Ask potential vendors where your data will be stored, who will have access to it, and what physical/network security standards and breach notification policies they enforce. Perform due diligence on applications employees use on behalf of your business. Cloud resources are chosen for their utility and convenience, but the business needs to understand exactly where and how its data is being managed. Ignorance is not bliss – it’s a liability.

Before you entrust vendors with your online identities and data, assess their reputations based on these queries:

  • Do they have a strong foundation in security, with reputation and experience to match?
  • Who trusts them, and what customer references can they provide?
  • Can they explain why their solution is secure?
  • If they offer free services, ask why. Are they monetizing your data?

4. Make Security Convenient

Ultimately, the key to security adoption is convenience.

When security policies and tools are confusing, time-intensive, or have limited device compatibility, people simply won’t use them, especially if they impede their day-to-day productivity.

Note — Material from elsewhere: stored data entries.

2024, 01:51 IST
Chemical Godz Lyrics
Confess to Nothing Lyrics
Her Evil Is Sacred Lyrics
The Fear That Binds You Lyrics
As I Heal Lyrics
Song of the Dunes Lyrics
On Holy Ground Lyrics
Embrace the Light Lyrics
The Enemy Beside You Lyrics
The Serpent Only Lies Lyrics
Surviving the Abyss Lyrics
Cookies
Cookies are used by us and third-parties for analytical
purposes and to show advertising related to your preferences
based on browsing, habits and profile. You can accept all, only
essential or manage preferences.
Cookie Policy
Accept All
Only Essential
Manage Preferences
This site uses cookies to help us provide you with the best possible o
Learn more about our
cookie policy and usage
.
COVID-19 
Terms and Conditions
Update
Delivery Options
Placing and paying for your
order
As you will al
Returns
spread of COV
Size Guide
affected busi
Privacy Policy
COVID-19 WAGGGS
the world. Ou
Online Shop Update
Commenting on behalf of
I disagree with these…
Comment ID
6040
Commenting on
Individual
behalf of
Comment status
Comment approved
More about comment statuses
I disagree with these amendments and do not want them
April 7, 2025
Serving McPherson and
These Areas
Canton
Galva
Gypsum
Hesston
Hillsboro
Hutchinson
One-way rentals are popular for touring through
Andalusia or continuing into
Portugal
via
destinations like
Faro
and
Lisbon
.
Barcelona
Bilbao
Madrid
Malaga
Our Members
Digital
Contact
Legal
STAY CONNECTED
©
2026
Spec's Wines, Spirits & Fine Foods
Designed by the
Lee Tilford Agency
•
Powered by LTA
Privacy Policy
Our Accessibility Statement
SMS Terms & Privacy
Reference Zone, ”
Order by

The cloud and BYOIT, on the other hand, give them workarounds for security and the ability to choose their own IT tools. But chances are, these shortcuts are short on security, too.

Curate policies and tools for employees that are convenient and intuitive, but also fulfill your security needs. If people are using an application that you haven’t approved, find out why they need it and whether it’s up to your standards. Rather than banning the application, offer a secure alternative. Make it easy for people to find the applications you’ve curated and follow security guidelines.

At the end of the day, convenience will always trump security, so finding that middle ground is crucial.

5. Embrace BYOIT

BYOIT brings great value for small businesses – namely reduced costs – but while it’s a win for your bottom line, it’s a threat to your data.

Employee-owned devices and applications that can access, transact, and create your business-critical data on a daily basis pose big risks for your company. You can significantly reduce these risks by enrolling BYOIT users into a defined, sustainable security program that simply secures access to your data. Implement these three best practices to do so:

  • Require employee devices to run company-approved anti-virus, anti-malware, and anti-spyware programs.
  • Defend against device loss and theft by auto-locking and encrypting all devices’ resident data with a passcode.
  • Centralize and secure all device access to business services with a cloud single sign-on solution that uses two-factor authentication.

Security statistics and tips are not here for fear mongering, but rather to insight the need for any growing business to address the many variables that influence the security of its data and resources. A simple and convenient security strategy will reduce the risk from a security breach and allow you to maintain and grow your customers’ trust.